Horrors of war beyond description, which make their retelling all the more vital

History does not disappear. It fades, quietly, when it is no longer told.

By

Columnists

April 23, 2026 - 3:17 PM

General Dwight D. Eisenhower speaks with members of the 101st Airborne Division on the evening of June 5, 1944. He insisted on visiting German concentration camps firsthand. (U.S. Army/Library of Congress)

The soldiers didn’t need directions. They followed the bodies.

In late April 1945, as troops from the 358th Infantry Regiment of the U.S. Army’s 90th Division pushed into the wooded hills of far eastern Bavaria, they came upon a grim trail leading away from a place few Americans had heard of then or since: Flossenbürg, a Nazi concentration camp near the Czech border.

What they found would stay with them for the rest of their lives.

When American forces reached the camp on April 23, 1945, roughly 2,000 prisoners remained — starving, diseased and dying. Shortly before, SS guards had forced as many as 15,000 others onto a death march toward Dachau, 135 miles away, under orders to kill anyone who could not keep up.

Many did not.

Only about a third were still alive when U.S. troops caught up with the column.

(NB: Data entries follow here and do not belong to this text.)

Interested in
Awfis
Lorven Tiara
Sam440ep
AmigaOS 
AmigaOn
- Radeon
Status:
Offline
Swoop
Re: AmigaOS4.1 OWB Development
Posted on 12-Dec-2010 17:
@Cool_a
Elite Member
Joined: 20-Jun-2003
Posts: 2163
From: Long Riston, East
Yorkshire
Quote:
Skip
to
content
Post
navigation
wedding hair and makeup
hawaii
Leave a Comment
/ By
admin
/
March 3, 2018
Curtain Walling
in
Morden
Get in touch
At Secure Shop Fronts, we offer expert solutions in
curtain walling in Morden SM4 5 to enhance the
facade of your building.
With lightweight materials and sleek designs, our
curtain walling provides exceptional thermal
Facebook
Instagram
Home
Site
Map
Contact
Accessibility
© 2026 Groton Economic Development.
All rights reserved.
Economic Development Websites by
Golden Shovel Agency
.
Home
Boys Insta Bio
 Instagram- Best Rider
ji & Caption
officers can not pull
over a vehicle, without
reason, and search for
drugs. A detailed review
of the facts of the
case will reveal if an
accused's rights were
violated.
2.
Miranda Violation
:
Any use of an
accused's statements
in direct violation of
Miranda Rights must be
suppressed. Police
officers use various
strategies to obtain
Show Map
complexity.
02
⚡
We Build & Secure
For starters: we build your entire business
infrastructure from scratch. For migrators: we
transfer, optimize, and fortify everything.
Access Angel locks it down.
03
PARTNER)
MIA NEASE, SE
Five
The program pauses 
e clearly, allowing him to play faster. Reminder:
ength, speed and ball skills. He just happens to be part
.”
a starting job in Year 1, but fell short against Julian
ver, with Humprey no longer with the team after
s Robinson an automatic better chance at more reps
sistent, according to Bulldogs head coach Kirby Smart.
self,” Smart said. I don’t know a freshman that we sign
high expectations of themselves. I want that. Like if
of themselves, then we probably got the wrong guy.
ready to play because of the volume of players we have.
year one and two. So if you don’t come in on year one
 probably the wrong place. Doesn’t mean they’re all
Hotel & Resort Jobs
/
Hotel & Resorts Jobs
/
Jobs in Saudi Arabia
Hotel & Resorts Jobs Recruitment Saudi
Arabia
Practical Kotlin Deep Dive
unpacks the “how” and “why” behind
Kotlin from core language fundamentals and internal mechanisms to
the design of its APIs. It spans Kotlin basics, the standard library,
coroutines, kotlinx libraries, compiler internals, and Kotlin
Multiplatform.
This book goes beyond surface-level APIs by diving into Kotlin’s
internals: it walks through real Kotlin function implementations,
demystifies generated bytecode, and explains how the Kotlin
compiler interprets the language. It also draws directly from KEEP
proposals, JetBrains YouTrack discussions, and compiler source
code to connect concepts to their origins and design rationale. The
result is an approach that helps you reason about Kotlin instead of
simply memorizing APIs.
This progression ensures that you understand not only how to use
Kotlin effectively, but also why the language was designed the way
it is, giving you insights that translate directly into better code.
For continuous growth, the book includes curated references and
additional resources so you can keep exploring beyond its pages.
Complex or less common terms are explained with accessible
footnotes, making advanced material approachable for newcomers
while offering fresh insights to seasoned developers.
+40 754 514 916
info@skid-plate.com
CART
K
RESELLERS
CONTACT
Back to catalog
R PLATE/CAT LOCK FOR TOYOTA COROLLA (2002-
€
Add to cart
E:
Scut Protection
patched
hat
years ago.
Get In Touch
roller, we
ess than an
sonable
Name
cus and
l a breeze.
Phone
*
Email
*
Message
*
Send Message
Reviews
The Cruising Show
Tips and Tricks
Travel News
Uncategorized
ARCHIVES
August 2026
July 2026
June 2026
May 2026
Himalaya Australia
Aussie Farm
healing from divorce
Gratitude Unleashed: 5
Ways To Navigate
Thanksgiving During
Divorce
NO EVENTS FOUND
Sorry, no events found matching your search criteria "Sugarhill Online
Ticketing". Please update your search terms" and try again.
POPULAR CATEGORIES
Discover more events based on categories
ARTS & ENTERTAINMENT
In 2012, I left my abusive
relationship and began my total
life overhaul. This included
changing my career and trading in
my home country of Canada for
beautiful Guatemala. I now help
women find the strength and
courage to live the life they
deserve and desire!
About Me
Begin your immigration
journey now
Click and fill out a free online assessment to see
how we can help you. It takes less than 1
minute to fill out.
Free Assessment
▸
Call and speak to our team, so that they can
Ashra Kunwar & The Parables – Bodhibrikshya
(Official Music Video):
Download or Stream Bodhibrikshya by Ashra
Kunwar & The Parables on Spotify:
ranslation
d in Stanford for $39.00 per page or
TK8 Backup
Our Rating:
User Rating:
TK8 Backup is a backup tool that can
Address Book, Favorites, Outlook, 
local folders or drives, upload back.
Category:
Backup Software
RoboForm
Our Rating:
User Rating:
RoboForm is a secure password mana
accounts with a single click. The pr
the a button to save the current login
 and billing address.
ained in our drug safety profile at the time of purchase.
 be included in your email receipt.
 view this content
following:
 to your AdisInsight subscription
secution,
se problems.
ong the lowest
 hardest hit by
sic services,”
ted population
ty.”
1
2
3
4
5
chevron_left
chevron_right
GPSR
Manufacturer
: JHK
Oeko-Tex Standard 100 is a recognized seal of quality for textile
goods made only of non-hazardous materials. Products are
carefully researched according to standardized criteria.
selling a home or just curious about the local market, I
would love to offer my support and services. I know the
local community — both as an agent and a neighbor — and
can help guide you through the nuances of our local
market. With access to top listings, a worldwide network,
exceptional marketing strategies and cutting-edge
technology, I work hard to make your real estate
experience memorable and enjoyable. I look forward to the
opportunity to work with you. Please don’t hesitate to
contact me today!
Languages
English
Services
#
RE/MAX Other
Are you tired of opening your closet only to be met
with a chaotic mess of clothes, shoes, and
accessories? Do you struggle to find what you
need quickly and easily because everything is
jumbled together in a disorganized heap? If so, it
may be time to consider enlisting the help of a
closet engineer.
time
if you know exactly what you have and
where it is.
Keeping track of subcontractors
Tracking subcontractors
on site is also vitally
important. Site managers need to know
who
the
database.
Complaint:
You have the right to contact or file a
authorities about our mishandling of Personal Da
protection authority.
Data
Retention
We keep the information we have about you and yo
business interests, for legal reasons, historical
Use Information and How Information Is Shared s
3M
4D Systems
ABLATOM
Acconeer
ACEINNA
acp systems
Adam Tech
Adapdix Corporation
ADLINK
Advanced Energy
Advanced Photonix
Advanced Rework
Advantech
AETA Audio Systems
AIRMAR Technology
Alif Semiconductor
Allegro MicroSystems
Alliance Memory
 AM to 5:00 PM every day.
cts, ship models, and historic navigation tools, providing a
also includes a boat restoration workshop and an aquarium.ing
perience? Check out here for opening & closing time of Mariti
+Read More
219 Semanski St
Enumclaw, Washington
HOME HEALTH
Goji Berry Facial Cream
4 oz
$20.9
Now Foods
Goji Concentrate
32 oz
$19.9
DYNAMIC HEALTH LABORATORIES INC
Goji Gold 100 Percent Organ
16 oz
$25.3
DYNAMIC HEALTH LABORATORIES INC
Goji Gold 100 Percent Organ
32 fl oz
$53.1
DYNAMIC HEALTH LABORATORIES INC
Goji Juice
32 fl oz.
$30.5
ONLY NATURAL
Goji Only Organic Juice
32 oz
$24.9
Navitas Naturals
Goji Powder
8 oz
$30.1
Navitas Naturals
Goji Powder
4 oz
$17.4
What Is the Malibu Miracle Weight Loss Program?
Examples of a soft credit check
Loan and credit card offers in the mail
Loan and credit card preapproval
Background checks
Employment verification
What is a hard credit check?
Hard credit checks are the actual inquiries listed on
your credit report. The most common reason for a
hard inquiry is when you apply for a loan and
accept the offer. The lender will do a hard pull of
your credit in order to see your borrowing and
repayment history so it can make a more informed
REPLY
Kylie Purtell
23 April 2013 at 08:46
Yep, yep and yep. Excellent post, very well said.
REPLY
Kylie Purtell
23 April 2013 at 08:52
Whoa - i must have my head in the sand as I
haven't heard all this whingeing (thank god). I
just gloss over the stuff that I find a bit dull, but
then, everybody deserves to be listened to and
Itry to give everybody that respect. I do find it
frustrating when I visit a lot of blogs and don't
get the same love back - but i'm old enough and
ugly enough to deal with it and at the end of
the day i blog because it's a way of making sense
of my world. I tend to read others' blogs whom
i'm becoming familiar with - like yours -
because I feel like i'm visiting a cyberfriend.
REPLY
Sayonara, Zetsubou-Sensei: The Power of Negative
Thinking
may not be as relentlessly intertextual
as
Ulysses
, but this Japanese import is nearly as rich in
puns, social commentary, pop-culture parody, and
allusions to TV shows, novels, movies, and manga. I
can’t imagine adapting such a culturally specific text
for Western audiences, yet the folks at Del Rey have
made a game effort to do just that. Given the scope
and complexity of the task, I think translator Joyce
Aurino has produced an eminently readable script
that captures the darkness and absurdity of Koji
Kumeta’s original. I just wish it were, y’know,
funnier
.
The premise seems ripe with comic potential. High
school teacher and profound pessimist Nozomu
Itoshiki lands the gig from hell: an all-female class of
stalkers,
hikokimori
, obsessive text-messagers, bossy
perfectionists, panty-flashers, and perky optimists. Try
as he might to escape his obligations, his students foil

Decades later, a medic, Sgt. Eugene Kliendl, described it simply: “All we had to do was follow the bodies like breadcrumbs.”

Inside the camp

Three officers were among the first Americans through the gates that day: an intelligence officer, an interpreter and a regimental surgeon — Maj. James Campbell.

He was 27 years old.

The war was still underway. Shelling and gunfire could be heard in the distance. But what confronted Campbell inside Flossenbürg was something else entirely: a humanitarian catastrophe unfolding in real time.

Naked men crammed together on wooden bunks, too weak to lift their heads. Lice all over them and the soiled straw beneath them. Disease — typhus, tuberculosis, dysentery — spreading unchecked. Bodies reduced by starvation to a state that diagnosis itself became nearly impossible.

In a written report, Campbell described prisoners in “extremis from privation and starvation,” beyond the reach of ordinary medicine.

Near the crematorium, still smoking, he counted 46 corpses “stacked like cordwood.” More lay scattered across the camp. The chief attendant, a Czech prisoner, said through a Polish interpreter that he had been tasked with burning up to 50 bodies a day for nearly six years.

Inside the camp’s so-called hospital, an emaciated inmate — a former nurse from France — showed him a heavy sack filled with human teeth containing gold and silver fillings. Many, the man said, had been pulled from living prisoners, whether necessary or not.

Another inmate, a young Belgian resistance fighter, had risked his life to keep a secret ledger. Inside were the names of 73,246 people he believed had died at Flossenbürg since 1939.